[DRBD-user] Initial Sync - Fast then really slow

Sun Apr 11 20:19:53 CEST 2004

/ 2004-04-11 15:38:05 +0000
\ Jeff Goris:
> > > That is correct. The machine is only doing DRBD - both
> > > machines are freshly installed with just DRBD and heartbeat
> > > setup. The problem occurs whether or not /dev/nb0 is mounted
> > > or unmounted.  The only resources Heartbeat manages in the
> > > cluster is one DRBD device and one virtual IP address.
> > 
> > please reproduce it without heartbeat...  "by hand"
> > Thanks.
> > 
> 
> I managed to reproduce it again. /dev/nb0 was unmounted and heartbeat and DRBD 
> were stopped on both hosts. Then checked that all RAID devices were healthy 
> and that the time on both hosts were correct and synchronised. Started DRBD 
> (command 'service drbd start') on the host that was last primary. Started drbd 
> on the secondary and monitored the hosts durng the syncall of /dev/nb0. When 
> finished, I set the clock on the secondary forward 8 hours with the 'date' 
> command. Finally, I started a resync on the primary with the 
> command 'drbdsetup /dev/nb0 replicate'. I monitored both RAID and DRBD during 
> the resync until the secondary host locked up. I did not see the sync rate 
> drop prior to the lockup.
> 
> I suspect now that the slow sync rate was due to the software RAID 1 also 
> syncing as you "guessed" as the last two times I reproduced this lock up I did 
> not see the sync rate drop. However, I am pretty sure that the locking up on 
> the secondary occurs when it's system clock is drifting from a time in the 
> future back to the correct time whilst DRBD is resyncing. I can't see what 
> else could be causing the host to lock up whlst DRBD is resyncing. I've tried 
> to stop everything running other than DRBD and NTPD.
> 
> If you are very sure that DRBD should not be failing under these conditions, 
> then I think I will need to try a fresh "minimal" install of RedHat without 
> software RAID and without channel bonding and try introducing components and 
> see if I can ascertain which component is causing the problem.

Ok.

The only thing where DRBD has a notion of time are some local
timers, connection timeout and so on. It just deferres certain
actions by some configured amount of time (usual seconds) relative
to "now". E.g. I issue a DrbdPing, and then set a timer to notify
me after, say, 6 seconds... if the peer answers in time, the timer
action is discarded again.

A smoothly adjusting time via NTPD by sub-second amounts...
How should that be noticed at all, and by whom?  Not by DRBD.
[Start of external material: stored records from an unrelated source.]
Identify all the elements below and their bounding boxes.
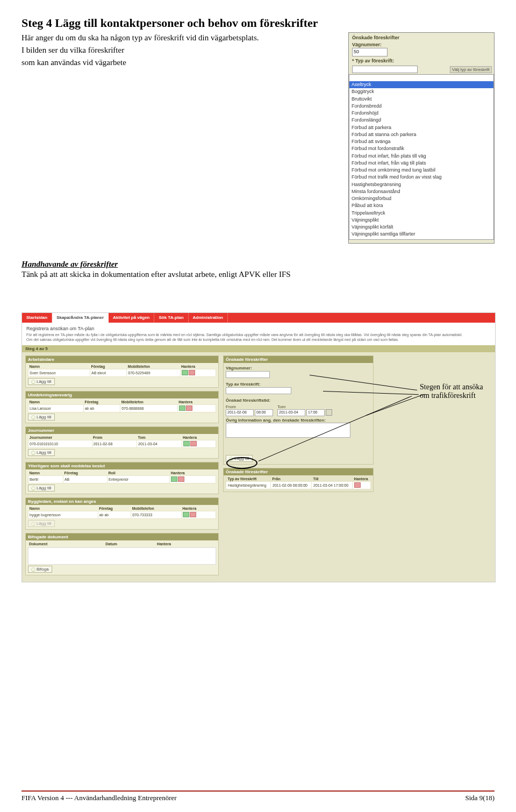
reg-title: Registrera ansökan om TA-plan (26, 326, 491, 331)
vagnummer-label: Vägnummer: (352, 42, 491, 47)
typ-option[interactable]: Bruttovikt (349, 96, 493, 103)
typ-label: * Typ av föreskrift: (352, 58, 491, 63)
reg-desc-1: För att registrera en TA-plan måste du f… (26, 332, 491, 337)
typ-option[interactable]: Boggitryck (349, 88, 493, 95)
intro-line: Här anger du om du ska ha någon typ av f… (22, 32, 338, 44)
lagg-till-button[interactable]: Lägg till (28, 485, 55, 492)
typ-option[interactable]: Hastighetsbegränsning (349, 181, 493, 188)
vagnummer-input[interactable]: 50 (352, 48, 388, 56)
panel-byggledare-title: Byggledare, endast en kan anges (26, 498, 218, 505)
typ-option[interactable]: Förbud att parkera (349, 124, 493, 131)
bifoga-button[interactable]: Bifoga (28, 566, 52, 573)
panel-utmarkning-title: Utmärkningsansvarig (26, 391, 218, 398)
calendar-icon[interactable] (326, 409, 332, 416)
typ-option[interactable]: Förbud att svänga (349, 138, 493, 145)
delete-icon[interactable] (190, 512, 196, 517)
typ-option[interactable]: Fordonsbredd (349, 103, 493, 110)
dropdown-title: Önskade föreskrifter (352, 35, 491, 40)
typ-option[interactable]: Väjningsplikt samtliga tillfarter (349, 231, 493, 238)
typ-option[interactable]: Förbud mot infart, från väg till plats (349, 160, 493, 167)
vagnr-label: Vägnummer: (226, 366, 371, 371)
panel-ytterligare-title: Ytterligare som skall meddelas beslut (26, 462, 218, 469)
typ-label: Typ av föreskrift: (226, 382, 371, 387)
typ-option[interactable]: Trippelaxeltryck (349, 210, 493, 217)
footer-rule (22, 790, 494, 792)
edit-icon[interactable] (183, 512, 189, 517)
lagg-till-button[interactable]: Lägg till (28, 378, 55, 385)
nav-tab-aktivitet[interactable]: Aktivitet på vägen (109, 313, 154, 323)
empty-doc-list (28, 547, 216, 565)
typ-option[interactable]: Axeltryck (349, 81, 493, 88)
tom-label: Tom (277, 404, 332, 409)
nav-tab-skapa[interactable]: Skapa/Ändra TA-planer (52, 313, 109, 323)
table-row: 070-01010101102011-02-082011-03-04 (28, 440, 216, 447)
table-row: BertilABEntreprenör (28, 475, 216, 483)
delete-icon[interactable] (178, 476, 184, 482)
typ-option[interactable]: Väjningsplikt körfält (349, 224, 493, 231)
reg-desc-2: Om det saknas obligatoriska uppgifter vi… (26, 337, 491, 342)
footer-right: Sida 9(18) (465, 794, 494, 802)
edit-icon[interactable] (182, 370, 188, 375)
lagg-till-button-disabled: Lägg till (28, 520, 55, 527)
table-row: bygge bugnerssonab ab070-733333 (28, 511, 216, 518)
table-row: Sven Svensson AB ekrot 070-5229489 (28, 369, 216, 376)
panel-journummer-title: Journummer (26, 427, 218, 434)
typ-option[interactable]: Förbud mot omkörning med tung lastbil (349, 167, 493, 174)
delete-icon[interactable] (354, 482, 361, 488)
typ-select-hint: Välj typ av föreskrift (450, 66, 492, 73)
footer-left: FIFA Version 4 --- Användarhandledning E… (22, 794, 177, 802)
edit-icon[interactable] (183, 441, 190, 446)
lagg-till-button[interactable]: Lägg till (28, 449, 55, 456)
typ-option[interactable]: Fordonshöjd (349, 110, 493, 117)
ovrig-textarea[interactable] (226, 423, 350, 438)
intro-line-2b: som kan användas vid vägarbete (22, 57, 338, 68)
typ-option[interactable]: Förbud mot trafik med fordon av visst sl… (349, 174, 493, 181)
table-header: Namn Företag Mobiltelefon Hantera (28, 364, 216, 369)
typ-option[interactable]: Fordonslängd (349, 117, 493, 124)
sub-text: Tänk på att att skicka in dokumentation … (22, 269, 494, 280)
nav-bar: Startsidan Skapa/Ändra TA-planer Aktivit… (22, 313, 495, 323)
from-time-input[interactable]: 08:00 (255, 409, 273, 416)
tom-time-input[interactable]: 17:00 (306, 409, 325, 416)
lagg-till-foreskrift-button[interactable]: Lägg till (226, 455, 253, 462)
lagg-till-button[interactable]: Lägg till (28, 414, 55, 421)
annotation-text: Stegen för att ansöka om trafikföreskrif… (420, 383, 483, 401)
typ-input[interactable] (226, 387, 291, 394)
intro-line-2a: I bilden ser du vilka föreskrifter (22, 45, 338, 56)
delete-icon[interactable] (189, 370, 195, 375)
ovrig-label: Övrig information ang. den önskade föres… (226, 418, 371, 423)
typ-option[interactable]: Förbud mot infart, från plats till väg (349, 153, 493, 160)
delete-icon[interactable] (186, 405, 192, 411)
typ-option[interactable]: Förbud att stanna och parkera (349, 131, 493, 138)
panel-bifogade-title: Bifogade dokument (26, 533, 218, 540)
typ-option[interactable]: Minsta fordonsavstånd (349, 188, 493, 195)
typ-option[interactable]: Förbud mot fordonstrafik (349, 145, 493, 152)
sub-heading: Handhavande av föreskrifter (22, 260, 494, 269)
typ-option[interactable]: Påbud att köra (349, 202, 493, 209)
from-label: From (226, 404, 273, 409)
from-date-input[interactable]: 2011-02-08 (226, 409, 254, 416)
foreskrift-dropdown-screenshot: Önskade föreskrifter Vägnummer: 50 * Typ… (348, 32, 494, 244)
page-footer: FIFA Version 4 --- Användarhandledning E… (0, 794, 516, 808)
app-screenshot: Startsidan Skapa/Ändra TA-planer Aktivit… (22, 312, 496, 582)
table-row: Hastighetsbegränsning2011-02-08 08:00:00… (226, 481, 371, 489)
tid-label: Önskad föreskriftstid: (226, 398, 371, 403)
delete-icon[interactable] (190, 441, 197, 446)
typ-option-list[interactable]: Axeltryck Boggitryck Bruttovikt Fordonsb… (349, 74, 494, 240)
vagnr-input[interactable] (226, 371, 270, 378)
edit-icon[interactable] (179, 405, 185, 411)
table-row: Lisa Larssonab ab070-8888888 (28, 404, 216, 412)
step-heading: Steg 4 Lägg till kontaktpersoner och beh… (22, 16, 494, 30)
nav-tab-admin[interactable]: Administration (189, 313, 228, 323)
edit-icon[interactable] (171, 476, 177, 482)
step-bar: Steg 4 av 5 (22, 345, 495, 352)
panel-onskade-title: Önskade föreskrifter (224, 356, 373, 363)
nav-tab-sok[interactable]: Sök TA-plan (154, 313, 188, 323)
nav-tab-start[interactable]: Startsidan (22, 313, 52, 323)
panel-arbetsledare-title: Arbetsledare (26, 356, 218, 363)
typ-option[interactable]: Väjningsplikt (349, 217, 493, 224)
typ-select[interactable] (352, 66, 418, 73)
panel-onskade-tbl-title: Önskade föreskrifter (224, 468, 373, 475)
tom-date-input[interactable]: 2011-03-04 (277, 409, 305, 416)
typ-option[interactable]: Omkörningsförbud (349, 195, 493, 202)
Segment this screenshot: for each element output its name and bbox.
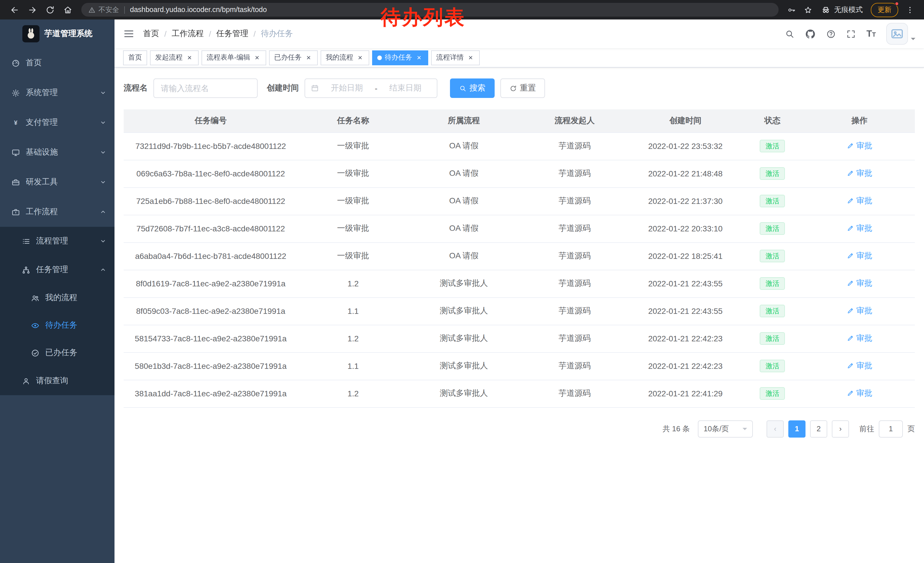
- tab-todo-task[interactable]: 待办任务×: [372, 50, 428, 65]
- approve-button[interactable]: 审批: [846, 361, 872, 371]
- edit-icon: [846, 252, 854, 260]
- sidebar-item-process-management[interactable]: 流程管理: [0, 227, 114, 255]
- task-name-cell: 一级审批: [298, 132, 408, 160]
- main-area: 首页/工作流程/任务管理/待办任务 TT 首页发起流程×流程表单-编辑×已办任务…: [114, 20, 924, 563]
- status-badge: 激活: [760, 222, 785, 235]
- tags-view: 首页发起流程×流程表单-编辑×已办任务×我的流程×待办任务×流程详情×: [114, 48, 924, 68]
- home-icon[interactable]: [63, 5, 73, 15]
- people-icon: [31, 294, 39, 302]
- approve-button[interactable]: 审批: [846, 224, 872, 234]
- reset-button[interactable]: 重置: [500, 78, 545, 98]
- sidebar-item-leave-query[interactable]: 请假查询: [0, 366, 114, 395]
- sidebar-item-label: 系统管理: [26, 88, 100, 98]
- close-icon[interactable]: ×: [466, 54, 475, 62]
- sidebar-item-system-management[interactable]: 系统管理: [0, 78, 114, 108]
- task-id-cell: 381aa1dd-7ac8-11ec-a9e2-a2380e71991a: [124, 380, 298, 407]
- sidebar-item-done-task[interactable]: 已办任务: [0, 339, 114, 366]
- prev-page-button[interactable]: ‹: [766, 420, 784, 437]
- tab-label: 流程详情: [436, 53, 464, 62]
- task-name-cell: 1.2: [298, 270, 408, 297]
- approve-button[interactable]: 审批: [846, 333, 872, 344]
- approve-button[interactable]: 审批: [846, 196, 872, 206]
- next-page-button[interactable]: ›: [832, 420, 849, 437]
- fullscreen-icon[interactable]: [846, 29, 856, 39]
- close-icon[interactable]: ×: [415, 54, 423, 62]
- sidebar-item-infrastructure[interactable]: 基础设施: [0, 137, 114, 167]
- tab-my-process[interactable]: 我的流程×: [321, 50, 369, 65]
- search-button[interactable]: 搜索: [450, 78, 495, 98]
- approve-button[interactable]: 审批: [846, 168, 872, 179]
- page-button-1[interactable]: 1: [788, 420, 806, 437]
- sidebar-item-dev-tools[interactable]: 研发工具: [0, 167, 114, 197]
- tab-home[interactable]: 首页: [123, 50, 147, 65]
- search-icon[interactable]: [785, 29, 795, 39]
- sidebar-item-payment-management[interactable]: ¥支付管理: [0, 108, 114, 137]
- tab-label: 待办任务: [385, 53, 412, 62]
- notification-dot: [895, 2, 899, 6]
- approve-button[interactable]: 审批: [846, 306, 872, 316]
- hamburger-icon[interactable]: [123, 28, 135, 39]
- sidebar-item-task-management[interactable]: 任务管理: [0, 255, 114, 284]
- sidebar-item-label: 已办任务: [45, 348, 106, 358]
- date-range-picker[interactable]: 开始日期 - 结束日期: [304, 78, 437, 98]
- page-size-select[interactable]: 10条/页: [698, 420, 753, 437]
- tab-form-edit[interactable]: 流程表单-编辑×: [201, 50, 266, 65]
- approve-label: 审批: [856, 224, 872, 234]
- created-time-cell: 2022-01-21 22:42:23: [630, 352, 741, 380]
- status-badge: 激活: [760, 387, 785, 400]
- font-size-icon[interactable]: TT: [867, 29, 876, 38]
- approve-button[interactable]: 审批: [846, 251, 872, 261]
- sidebar-item-home[interactable]: 首页: [0, 48, 114, 78]
- action-cell: 审批: [804, 187, 915, 215]
- sidebar-item-my-process[interactable]: 我的流程: [0, 284, 114, 312]
- search-icon: [459, 84, 466, 92]
- initiator-cell: 芋道源码: [519, 160, 630, 187]
- chevron-down-icon: [742, 428, 747, 432]
- back-icon[interactable]: [10, 5, 20, 15]
- status-badge: 激活: [760, 305, 785, 318]
- tab-start-process[interactable]: 发起流程×: [150, 50, 199, 65]
- browser-menu-icon[interactable]: [906, 6, 914, 14]
- close-icon[interactable]: ×: [186, 54, 194, 62]
- bookmark-star-icon[interactable]: [804, 6, 812, 14]
- key-icon[interactable]: [787, 6, 796, 14]
- close-icon[interactable]: ×: [253, 54, 261, 62]
- task-id-cell: 75d72608-7b7f-11ec-a3c8-acde48001122: [124, 215, 298, 242]
- status-cell: 激活: [741, 242, 804, 270]
- user-menu[interactable]: [886, 23, 915, 45]
- close-icon[interactable]: ×: [356, 54, 364, 62]
- initiator-cell: 芋道源码: [519, 352, 630, 380]
- approve-label: 审批: [856, 168, 872, 179]
- divider: [124, 6, 125, 14]
- app-logo[interactable]: 芋道管理系统: [0, 20, 114, 48]
- sidebar-item-todo-task[interactable]: 待办任务: [0, 312, 114, 339]
- tab-process-detail[interactable]: 流程详情×: [431, 50, 480, 65]
- action-cell: 审批: [804, 352, 915, 380]
- github-icon[interactable]: [805, 29, 816, 39]
- sidebar-item-workflow[interactable]: 工作流程: [0, 197, 114, 227]
- approve-button[interactable]: 审批: [846, 141, 872, 151]
- breadcrumb-item[interactable]: 任务管理: [216, 29, 249, 39]
- goto-page-input[interactable]: [879, 420, 903, 437]
- active-dot-icon: [377, 55, 382, 60]
- reload-icon[interactable]: [45, 5, 55, 15]
- approve-button[interactable]: 审批: [846, 278, 872, 289]
- breadcrumb-item[interactable]: 首页: [143, 29, 159, 39]
- close-icon[interactable]: ×: [304, 54, 313, 62]
- breadcrumb: 首页/工作流程/任务管理/待办任务: [143, 29, 293, 39]
- update-button[interactable]: 更新: [871, 3, 898, 17]
- briefcase-icon: [12, 208, 20, 216]
- initiator-cell: 芋道源码: [519, 215, 630, 242]
- breadcrumb-item[interactable]: 工作流程: [172, 29, 204, 39]
- forward-icon[interactable]: [27, 5, 37, 15]
- tab-done-task[interactable]: 已办任务×: [269, 50, 318, 65]
- process-name-input[interactable]: [153, 78, 258, 98]
- refresh-icon: [510, 84, 517, 92]
- sidebar-item-label: 流程管理: [36, 236, 100, 246]
- page-button-2[interactable]: 2: [810, 420, 827, 437]
- reset-button-label: 重置: [520, 83, 536, 93]
- chevron-down-icon: [100, 89, 106, 96]
- approve-button[interactable]: 审批: [846, 388, 872, 399]
- filter-bar: 流程名 创建时间 开始日期 - 结束日期 搜索 重: [124, 78, 915, 98]
- help-icon[interactable]: [826, 29, 836, 39]
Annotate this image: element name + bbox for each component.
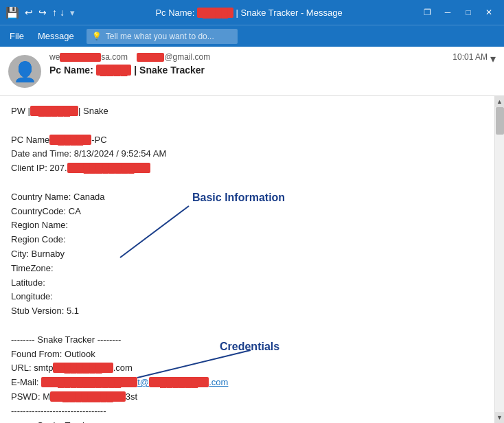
body-longitude: Longitude: [11, 290, 483, 304]
email-link[interactable]: ██████████t@██████.com [41, 377, 228, 387]
scrollbar-up[interactable]: ▲ [495, 96, 505, 107]
body-city: City: Burnaby [11, 247, 483, 262]
from-redacted [60, 53, 101, 62]
body-region-code: Region Code: [11, 233, 483, 247]
pcname-redacted: ████ [49, 135, 91, 145]
email-from: wesa.com @gmail.com [49, 52, 447, 62]
lightbulb-icon: 💡 [92, 32, 102, 41]
body-email: E-Mail: ██████████t@██████.com [11, 376, 483, 390]
url-redacted: ██████ [53, 363, 113, 373]
window-title: Pc Name: ████ | Snake Tracker - Message [80, 8, 417, 18]
message-menu[interactable]: Message [31, 28, 81, 44]
close-btn[interactable]: ✕ [479, 3, 499, 22]
title-bar: 💾 ↩ ↪ ↑ ↓ ▾ Pc Name: ████ | Snake Tracke… [0, 0, 504, 25]
body-country: Country Name: Canada [11, 190, 483, 205]
scrollbar-track[interactable] [495, 107, 504, 412]
subject-redacted: ████ [96, 65, 132, 76]
email-header: 👤 wesa.com @gmail.com Pc Name: ████ | Sn… [0, 47, 504, 96]
scrollbar-down[interactable]: ▼ [495, 412, 505, 423]
body-divider1: -------- Snake Tracker -------- [11, 333, 483, 347]
body-pc-name: PC Name████-PC [11, 133, 483, 148]
email-domain-redacted: ██████ [149, 377, 209, 387]
pswd-redacted: ████████ [50, 391, 126, 402]
body-found-from: Found From: Outlook [11, 347, 483, 362]
email-body: Basic Information Credentials PW |█████|… [0, 96, 494, 423]
file-menu[interactable]: File [3, 28, 31, 44]
up-icon[interactable]: ↑ [52, 7, 57, 18]
body-region-name: Region Name: [11, 218, 483, 233]
body-divider3: -------- Snake Tracker -------- [11, 419, 483, 423]
scrollbar[interactable]: ▲ ▼ [494, 96, 504, 423]
minimize-btn[interactable]: ─ [438, 3, 457, 22]
body-url: URL: smtp██████.com [11, 361, 483, 376]
title-redacted: ████ [197, 8, 233, 18]
more-icon[interactable]: ▾ [70, 8, 75, 18]
body-pswd: PSWD: M████████3st [11, 390, 483, 404]
body-stub-version: Stub Version: 5.1 [11, 304, 483, 319]
person-icon: 👤 [13, 60, 37, 83]
email-redacted: ██████████ [41, 377, 137, 387]
body-line-pw: PW |█████| Snake [11, 104, 483, 119]
pw-redacted: █████ [30, 106, 78, 116]
menu-bar: File Message 💡 Tell me what you want to … [0, 25, 504, 47]
body-client-ip: Client IP: 207.████████ [11, 161, 483, 176]
window-controls: ❐ ─ □ ✕ [417, 3, 499, 22]
avatar: 👤 [8, 55, 41, 88]
down-icon[interactable]: ↓ [60, 7, 65, 18]
body-latitude: Latitude: [11, 276, 483, 290]
redo-icon[interactable]: ↪ [38, 7, 47, 18]
undo-icon[interactable]: ↩ [25, 7, 33, 18]
email-body-container: Basic Information Credentials PW |█████|… [0, 96, 504, 423]
arrange-windows-btn[interactable]: ❐ [417, 3, 437, 22]
email-time: 10:01 AM [453, 52, 488, 62]
body-timezone: TimeZone: [11, 262, 483, 276]
search-bar[interactable]: 💡 Tell me what you want to do... [87, 29, 238, 44]
expand-btn[interactable]: ▾ [490, 52, 496, 65]
scrollbar-thumb[interactable] [496, 107, 504, 135]
body-country-code: CountryCode: CA [11, 205, 483, 219]
search-placeholder: Tell me what you want to do... [106, 32, 214, 41]
body-divider2: -------------------------------- [11, 404, 483, 419]
maximize-btn[interactable]: □ [459, 3, 478, 22]
ip-redacted: ████████ [67, 163, 151, 173]
app-icon: 💾 [5, 6, 19, 19]
email-subject: Pc Name: ████ | Snake Tracker [49, 65, 447, 76]
body-datetime: Date and Time: 8/13/2024 / 9:52:54 AM [11, 147, 483, 161]
from2-redacted [137, 53, 164, 62]
email-meta: wesa.com @gmail.com Pc Name: ████ | Snak… [49, 52, 447, 76]
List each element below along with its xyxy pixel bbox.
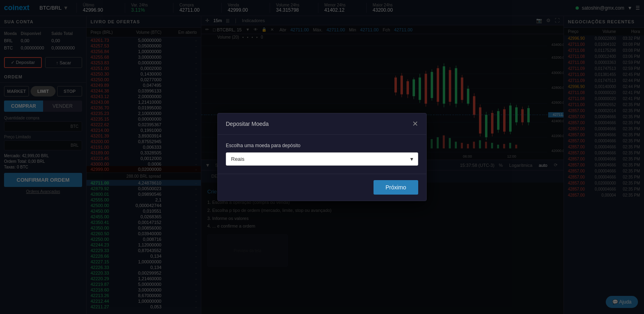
- modal-close-button[interactable]: ✕: [412, 119, 418, 128]
- modal-body: Escolha uma moeda para depósito ReaisBit…: [218, 135, 426, 174]
- currency-select-wrapper: ReaisBitcoinEthereumLitecoin ▼: [226, 152, 418, 166]
- deposit-modal: Depositar Moeda ✕ Escolha uma moeda para…: [217, 113, 427, 201]
- modal-select-label: Escolha uma moeda para depósito: [226, 143, 418, 148]
- next-button[interactable]: Próximo: [374, 180, 418, 195]
- currency-select[interactable]: ReaisBitcoinEthereumLitecoin: [226, 152, 418, 166]
- modal-title: Depositar Moeda: [226, 121, 269, 127]
- modal-overlay: Depositar Moeda ✕ Escolha uma moeda para…: [0, 0, 644, 314]
- modal-footer: Próximo: [218, 174, 426, 201]
- select-arrow-icon: ▼: [409, 156, 414, 162]
- modal-header: Depositar Moeda ✕: [218, 113, 426, 135]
If I really try very hard to imagine what could go wrong,
I might be able to be not too sure about what exactly might happen
when you have a more or less *large* timeskew whilst DRBD is runnig.
Though I can not think of a reason for it to lock up the box.
Worst case and still extremly unlikely, it might drop the
connection, and immediately reconnect.

If you just have a time difference between the two nodes,
DRBD is completely innocent.
DRBD does not care about, and has no knowledge of, the peers time.
TCP has timestamps, but who cares.
heartbeat is known to "dislike" time differences between its
nodes, and rightfully so, but I doubt it would lock up the box
because of that...

So I just can say ' ??  :-/ '

BTW, did you use a serial console?
NMI watchdog?  enabled sysrq?
any reaction?  any message?

	Lars Ellenberg